Wednesday, November 16, 2011

Court Battle Over Liberty Plaza

Beginning around 1am on Tuesday, November 15, New York City police raided Liberty Plaza, a.k.a Zuccotti Park, confiscating protesters' belongings and ordering them to leave. Those who stayed were arrested, along with several reporters covering the story. At an 8am press conference, Mayor Bloomberg said the raid had been in response to health and safety concerns associated with the camp. By the time he spoke, protest organizers had already filed an injunction against the city's action, and were waiting for a judge to rule on the case.

Some of the protesters went a few blocs away to Foley Square. Others travelled further to a lot at the corner of Sixth Avenue and Canal Street, but were soon cleared out by police. By the time I visited Liberty Plaza around 1pm, they had returned and were massed around the edges of the park, which was now blocked off by metal police barriers.

The eviction had created a strange inversion; before the park was full of protesters and ringed by police, now it was full of sparse groups of police and ringed by crowds of protesters, with another perimeter of police, some in riot gear, standing beyond them. There was a steady stream of bystanders staring as they passed, tourists on the west side of the park near the hotels and Ground Zero, office workers running the gauntlet between cops and protesters along Broadway on the east. A long line of TV news vans was stationed along the south side of the park and around the corner for more than a block south down Trinity Place.

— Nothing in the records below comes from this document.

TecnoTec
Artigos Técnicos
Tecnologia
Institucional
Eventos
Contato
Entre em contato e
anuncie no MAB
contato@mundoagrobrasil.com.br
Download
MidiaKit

Some people milled around with belongings from the encampment, like the woman in a knit ski hat who was pushing a shopping cart piled with a suitcase, a giant cardboard box and a couple of handbags. Others slept along the sidewalk. A man and woman sat along the west side of the park with a giant Statue of Liberty puppet, the paper mache head lying on the sidewalk detached from the cloth-draped body. A tired-looking young blond guy was sitting near the curb panhandling for money to get to the protest in Washington D.C. A cardboard sign propped up next to him said, "Lost everything: Medication, wallet, money, identification, dog food." A small black pit bull puppy was curled up on a sweatshirt behind him.

A couple of grey-haired men in glasses circled the park with a procession of a few other people, accompanying "We Shall Not Be Moved" on an accordion and a sticker-covered guitar. Two younger, bearded men were playing a ukulele and a tambourine. Nearby, a guy in a black sweatshirt and straw hat was was leaning against the barricades, reading a newspaper and stopping to yell about the police every couple minutes.